++++ DATA SECTION

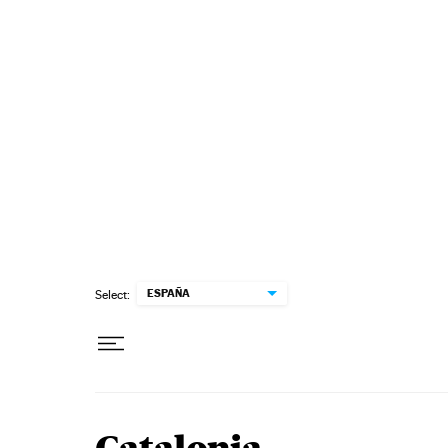
Skip to content
ESPAÑA
Select:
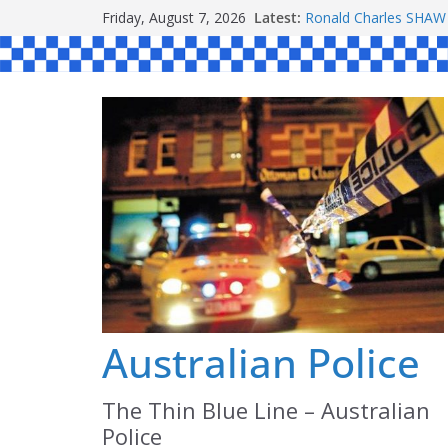
Skip
Friday, August 7, 2026
Latest:
Daniel John BOURKE
to
Ronald Charles SH
Michael John YOUL
content
Stanley Kenneth SIN
Peter Edmund JOYCE
Australian Police
The Thin Blue Line – Australian
Police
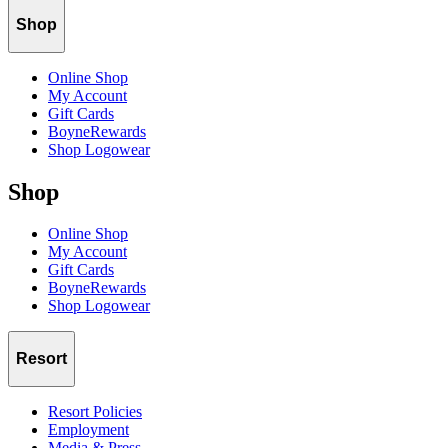
Shop
Online Shop
My Account
Gift Cards
BoyneRewards
Shop Logowear
Shop
Online Shop
My Account
Gift Cards
BoyneRewards
Shop Logowear
Resort
Resort Policies
Employment
Media & Press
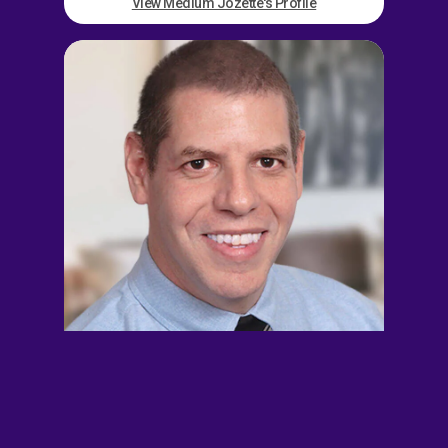
View Medium Jozette's Profile
John Alexander
EXT. 891621
$14.00/min
5/min Free
Busy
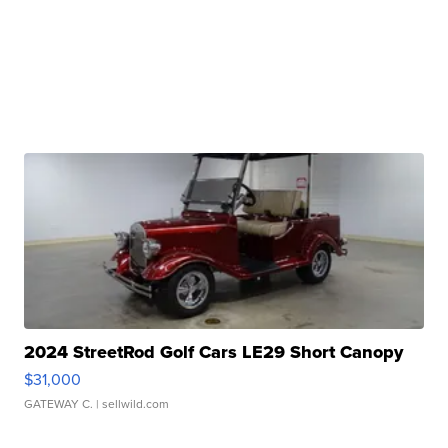
2024 StreetRod Golf Cars LE29 Short Canopy
$31,000
GATEWAY C.
| sellwild.com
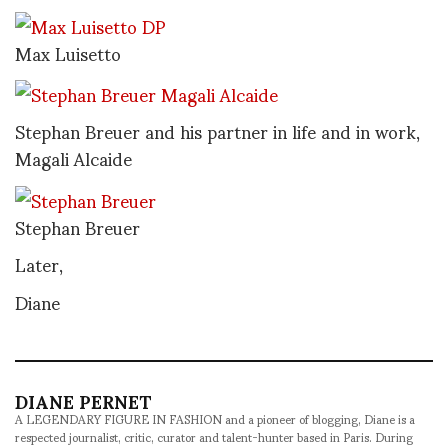
Max Luisetto
Stephan Breuer and his partner in life and in work,
Magali Alcaide
Stephan Breuer
Later,
Diane
DIANE PERNET
A LEGENDARY FIGURE IN FASHION and a pioneer of blogging, Diane is a
respected journalist, critic, curator and talent-hunter based in Paris. During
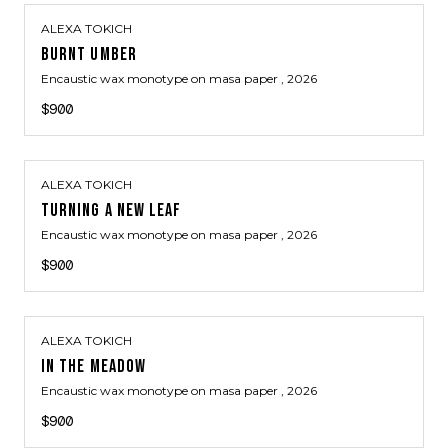
ALEXA TOKICH
BURNT UMBER
Encaustic wax monotype on masa paper
, 2026
$900
ALEXA TOKICH
TURNING A NEW LEAF
Encaustic wax monotype on masa paper
, 2026
$900
ALEXA TOKICH
IN THE MEADOW
Encaustic wax monotype on masa paper
, 2026
$900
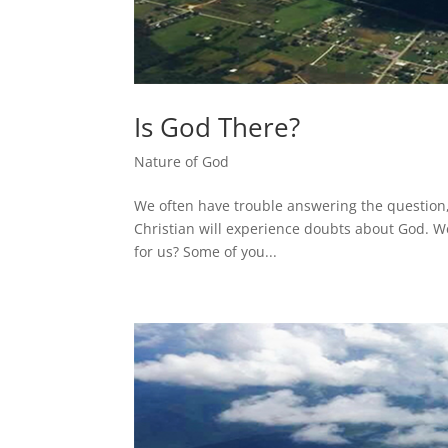
Is God There?
Nature of God
We often have trouble answering the question,
Christian will experience doubts about God. We
for us? Some of you...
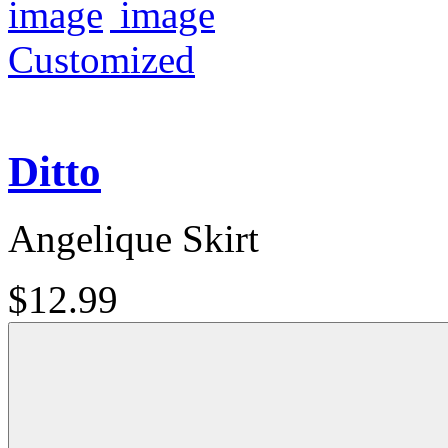
Customized
Ditto
Angelique Skirt
$12.99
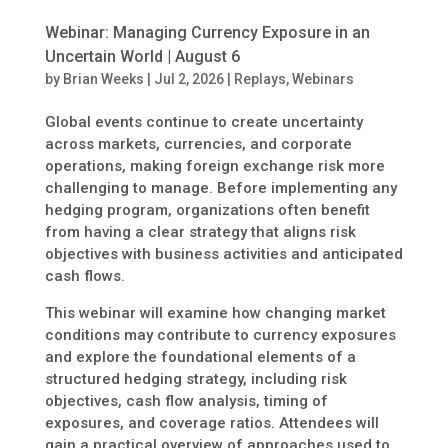
Webinar: Managing Currency Exposure in an
Uncertain World | August 6
by
Brian Weeks
|
Jul 2, 2026
|
Replays
,
Webinars
Global events continue to create uncertainty
across markets, currencies, and corporate
operations, making foreign exchange risk more
challenging to manage. Before implementing any
hedging program, organizations often benefit
from having a clear strategy that aligns risk
objectives with business activities and anticipated
cash flows.
This webinar will examine how changing market
conditions may contribute to currency exposures
and explore the foundational elements of a
structured hedging strategy, including risk
objectives, cash flow analysis, timing of
exposures, and coverage ratios. Attendees will
gain a practical overview of approaches used to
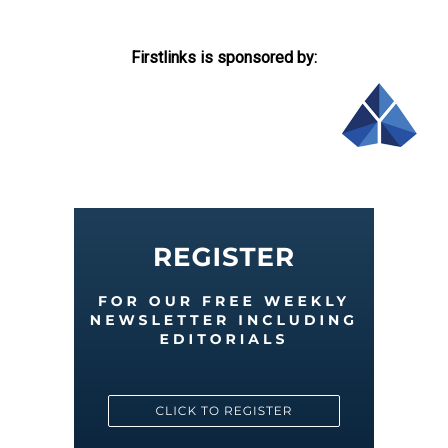
Firstlinks is sponsored by:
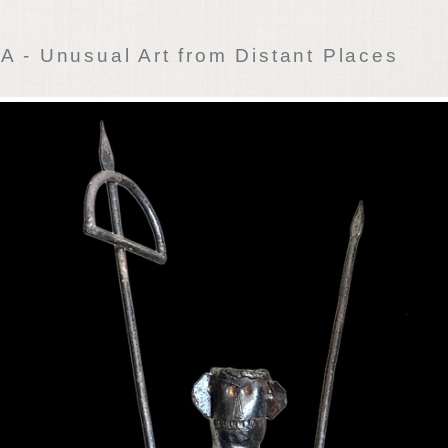
 - Unusual Art from Distant Places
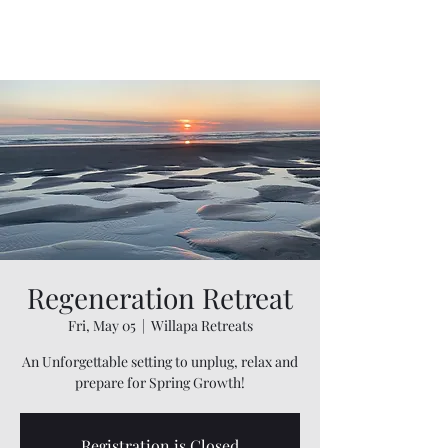
Willapa Retreats
Regeneration Retreat
Fri, May 05
  |  
Willapa Retreats
An Unforgettable setting to unplug, relax and
prepare for Spring Growth!
Registration is Closed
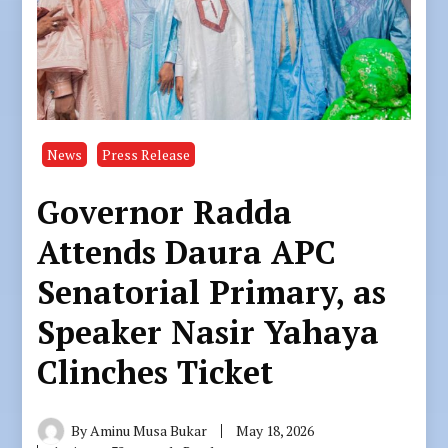
News
Press Release
Governor Radda
Attends Daura APC
Senatorial Primary, as
Speaker Nasir Yahaya
Clinches Ticket
By
Aminu Musa Bukar
May 18, 2026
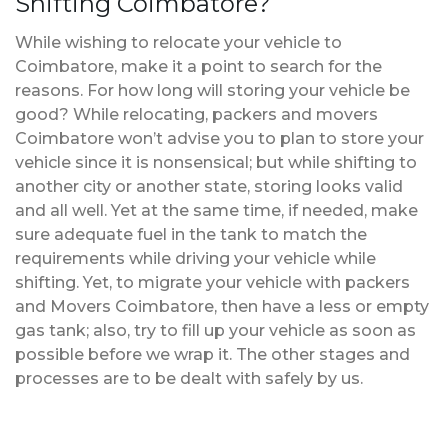
Shifting Coimbatore?
While wishing to relocate your vehicle to
Coimbatore, make it a point to search for the
reasons. For how long will storing your vehicle be
good? While relocating, packers and movers
Coimbatore won’t advise you to plan to store your
vehicle since it is nonsensical; but while shifting to
another city or another state, storing looks valid
and all well. Yet at the same time, if needed, make
sure adequate fuel in the tank to match the
requirements while driving your vehicle while
shifting. Yet, to migrate your vehicle with packers
and Movers Coimbatore, then have a less or empty
gas tank; also, try to fill up your vehicle as soon as
possible before we wrap it. The other stages and
processes are to be dealt with safely by us.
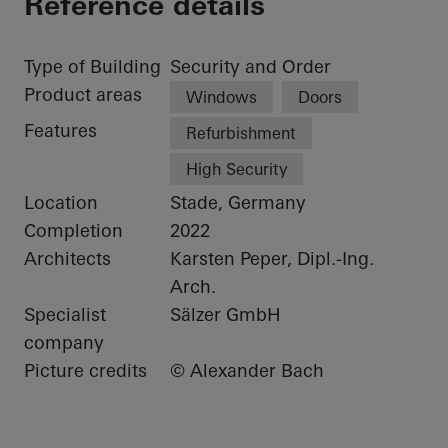
Reference details
Type of Building
Security and Order
Product areas
Windows
Doors
Features
Refurbishment
High Security
Location
Stade, Germany
Completion
2022
Architects
Karsten Peper, Dipl.-Ing.
Arch.
Specialist
Sälzer GmbH
company
Picture credits
© Alexander Bach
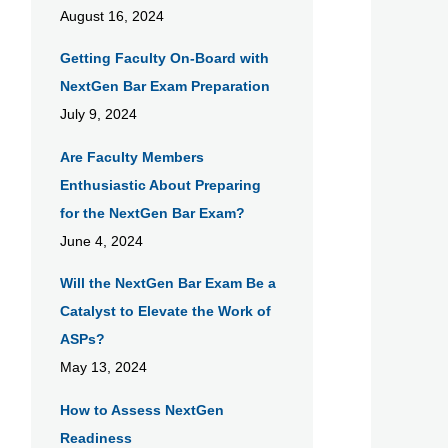
August 16, 2024
Getting Faculty On-Board with
NextGen Bar Exam Preparation
July 9, 2024
Are Faculty Members
Enthusiastic About Preparing
for the NextGen Bar Exam?
June 4, 2024
Will the NextGen Bar Exam Be a
Catalyst to Elevate the Work of
ASPs?
May 13, 2024
How to Assess NextGen
Readiness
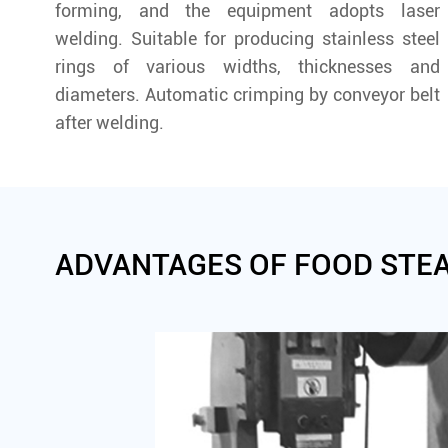
forming, and the equipment adopts laser
welding. Suitable for producing stainless steel
rings of various widths, thicknesses and
diameters. Automatic crimping by conveyor belt
after welding.
ADVANTAGES OF FOOD STE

++++++++

| ASSIGNMENT |
The lines above, starting at the one with "This webinar will examine how changing market" and ending at the one with "objectives, cash flow analysis, timing of", are the only ones to return, exactly as written.

| REPLY |
This webinar will examine how changing market
conditions may contribute to currency exposures
and explore the foundational elements of a
structured hedging strategy, including risk
objectives, cash flow analysis, timing of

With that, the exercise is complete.